As for the books title, maybe something like the “Mommy Quandry” or “Mommy Conflict” would have been a better choice.
Rebel Dad
02. Mar, 2006
I like the emerging alliterative phrase for dads going through the same sort of soul-searching: the “daddy dilemma.” Much more accurate than the “war” analogy, and it doesn’t pit parent against parent …
Meredith
02. Mar, 2006
I was talking about this issue last week with my husband, who’s been listening to my rantings about the so-called “war” for weeks.
I told him this: I feel like the moment I became a mom — regardless of what choices I made for work or for the care of my kids — I would inevitably be deemed a failure by: The radicals on the “women-must-work-full-time-or-they-are-selling-out-their-feminist-brethren” side, OR by the “if-you-don’t-stay-with-your-kids-24/7-they’ll-turn-into-ax-murderers” side.
No matter what decision I made, even if I tried to balance both, somebody, somewhere would be wagging a judgmental finger, and writing articles about “wars” between moms.

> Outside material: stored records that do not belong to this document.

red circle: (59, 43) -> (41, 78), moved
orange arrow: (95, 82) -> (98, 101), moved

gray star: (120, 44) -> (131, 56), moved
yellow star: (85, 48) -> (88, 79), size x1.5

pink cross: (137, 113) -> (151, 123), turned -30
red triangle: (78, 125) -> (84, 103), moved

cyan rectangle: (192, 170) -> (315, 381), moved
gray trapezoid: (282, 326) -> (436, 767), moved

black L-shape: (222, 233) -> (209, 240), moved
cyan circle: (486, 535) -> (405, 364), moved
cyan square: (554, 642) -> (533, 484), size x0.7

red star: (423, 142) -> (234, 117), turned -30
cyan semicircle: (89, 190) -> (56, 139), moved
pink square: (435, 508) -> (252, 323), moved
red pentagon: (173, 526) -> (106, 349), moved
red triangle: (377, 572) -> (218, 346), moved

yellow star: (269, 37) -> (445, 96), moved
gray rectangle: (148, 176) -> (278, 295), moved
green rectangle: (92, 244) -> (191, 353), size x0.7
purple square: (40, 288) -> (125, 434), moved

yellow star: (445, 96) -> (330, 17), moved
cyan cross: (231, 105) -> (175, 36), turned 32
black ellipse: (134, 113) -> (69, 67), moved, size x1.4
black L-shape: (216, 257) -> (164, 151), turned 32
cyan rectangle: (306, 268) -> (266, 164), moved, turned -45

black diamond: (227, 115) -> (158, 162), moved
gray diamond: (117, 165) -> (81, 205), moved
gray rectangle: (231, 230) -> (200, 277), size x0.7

For fathers, I can only imagine that the complex decision about being at home or at work or at part-time work resonates much differently between fathers than it does among mothers.
Miriam
02. Mar, 2006
Hi Rebel Dad,
Well I am Miriam Peskowitz, and yes, the stupidity of the debate really gets to me. Again and again. Especially when I know how hard it is to get more balanced approaches out there. Our media loves the mom catfight, and they promote it again and again, in tv shows, in magazines, and in who gets contracts to publish books.

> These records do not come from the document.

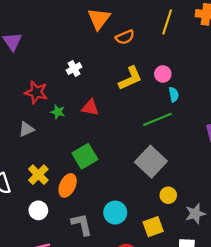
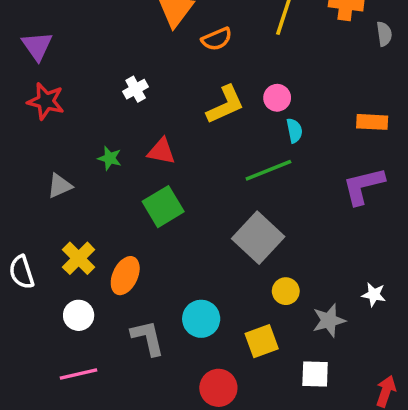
red star: (36, 92) -> (46, 101), moved
green square: (85, 156) -> (163, 207), moved

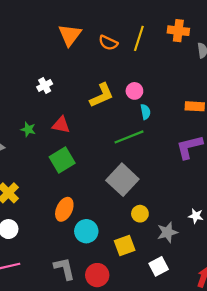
orange semicircle: (217, 39) -> (108, 43), moved, turned 48
orange ellipse: (125, 276) -> (64, 209), moved
gray L-shape: (148, 338) -> (64, 268), moved
white square: (315, 374) -> (159, 266), turned -30

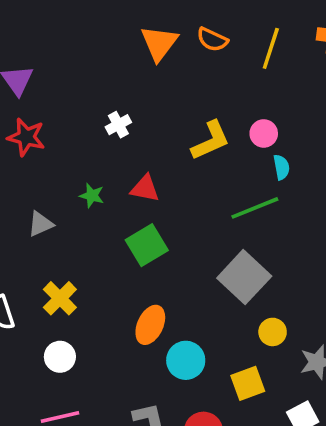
orange semicircle: (108, 43) -> (212, 40), moved

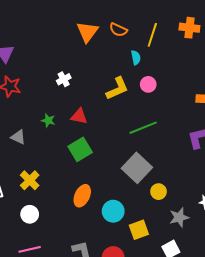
cyan semicircle: (281, 167) -> (136, 58), moved
gray triangle: (40, 224) -> (18, 137), turned 49
yellow circle: (273, 332) -> (159, 192), moved
cyan circle: (186, 360) -> (113, 211), moved

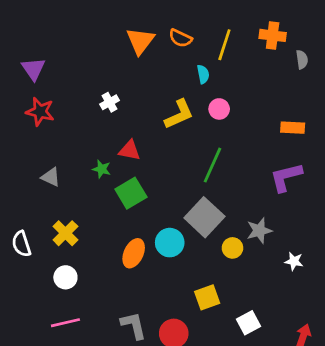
green star: (48, 120) -> (102, 169), moved
green line: (143, 128) -> (212, 165), turned -44
cyan circle: (113, 211) -> (170, 243), moved
gray star: (179, 217) -> (259, 231), moved

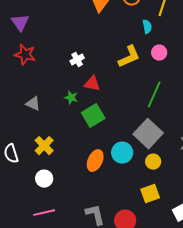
white cross: (110, 102) -> (77, 60), moved
yellow circle: (232, 248) -> (153, 162), moved

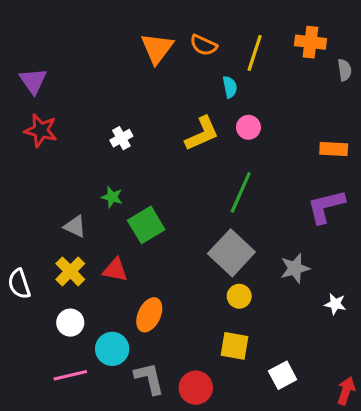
red triangle: (92, 84) -> (115, 270), moved
gray triangle: (33, 104) -> (75, 226), moved
cyan circle: (122, 153) -> (112, 349), moved
orange ellipse: (95, 161) -> (149, 315), moved
yellow square: (150, 194) -> (235, 346), turned 30

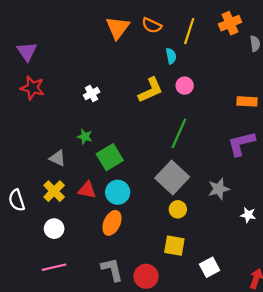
orange cross: (310, 42) -> (230, 23), turned -30
cyan circle: (112, 349) -> (118, 192), moved

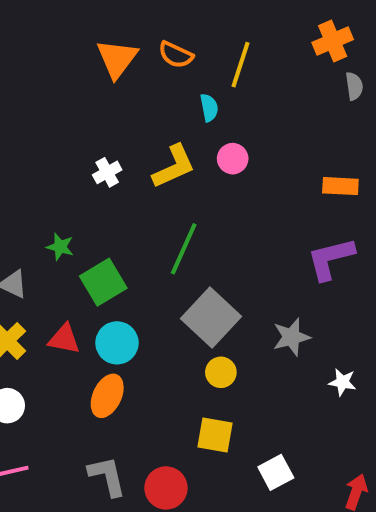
orange cross: (230, 23) -> (333, 41), moved
white cross: (92, 94) -> (107, 172), moved
green line: (179, 133) -> (184, 249), moved

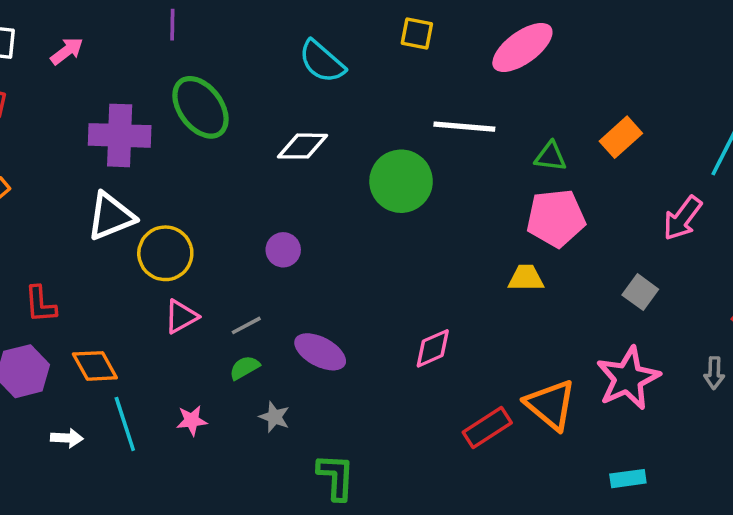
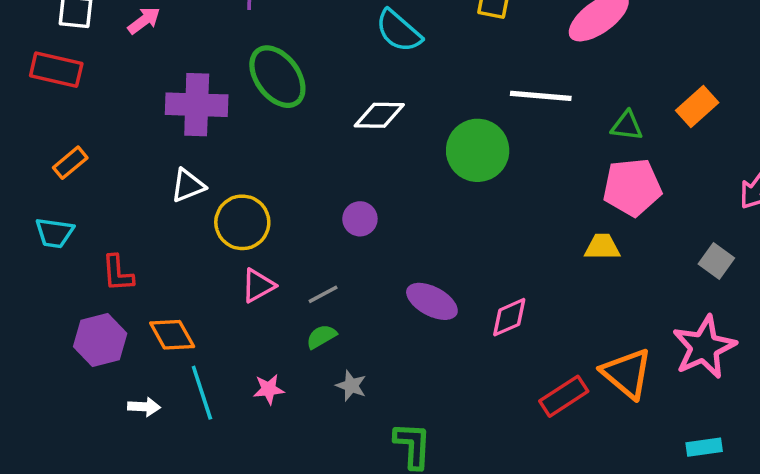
white triangle: (111, 216) -> (188, 185), size x0.7
purple ellipse: (320, 352) -> (432, 301), moved

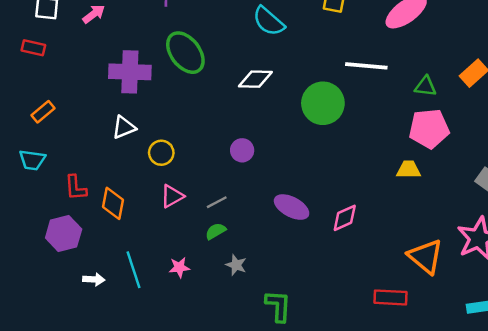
red rectangle: (56, 70) -> (33, 48), size x0.7
yellow circle: (242, 222) -> (161, 153), size x0.7
orange diamond: (172, 335) -> (113, 203), moved, turned 40
red rectangle: (564, 396) -> (390, 297), moved, turned 36

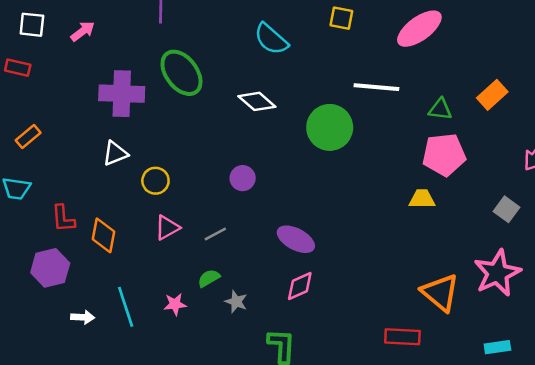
white diamond: (255, 79) -> (257, 101), turned 40
pink diamond: (345, 218) -> (300, 286), moved
green semicircle: (216, 231) -> (209, 278), moved

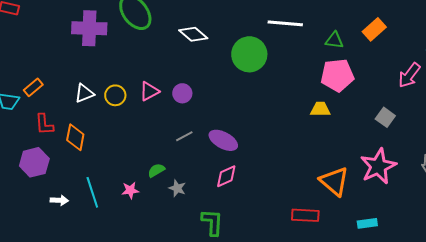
orange rectangle: (28, 137) -> (33, 87), moved
white triangle: (115, 153) -> (84, 93), moved
pink triangle: (167, 228) -> (149, 91), moved
gray line: (215, 234) -> (184, 136), moved
cyan rectangle: (497, 347) -> (367, 223), moved

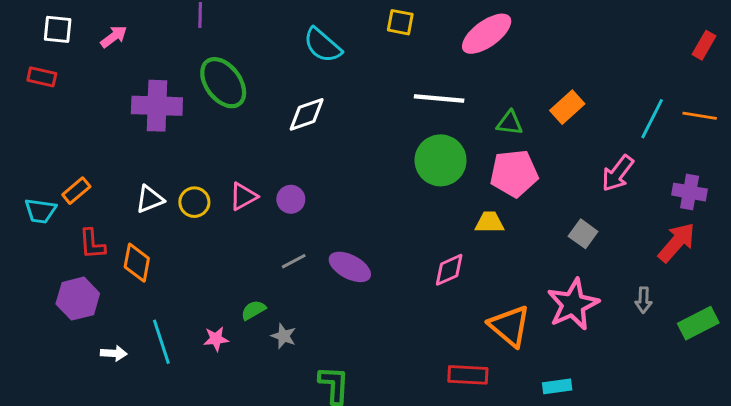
white diamond: (193, 34) -> (307, 114), turned -60
green circle: (249, 54) -> (441, 160), moved
pink diamond: (226, 176) -> (449, 270), moved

And I agree with your point about including dads, but not using war time metaphors. We have enough wars. We’re talking about the future of family life here, and how to get our voices which are about complexity and real life out there, over the din of the 20-year-old media mommy wars.
Miriam
Author, The Truth Behind the Mommy Wars
devra
10. Mar, 2006
Sadly I am getting the feeling many of the reporters who are writing book about moms are merely turning to those they work with or know and are not venturing much farther their own office door and rolodex.
devra
10. Mar, 2006
pardon the many typos in my last comment. Too many things going on at once in my house. Why don’t they have spell check on these things? Maybe this is something we could unite and fight for?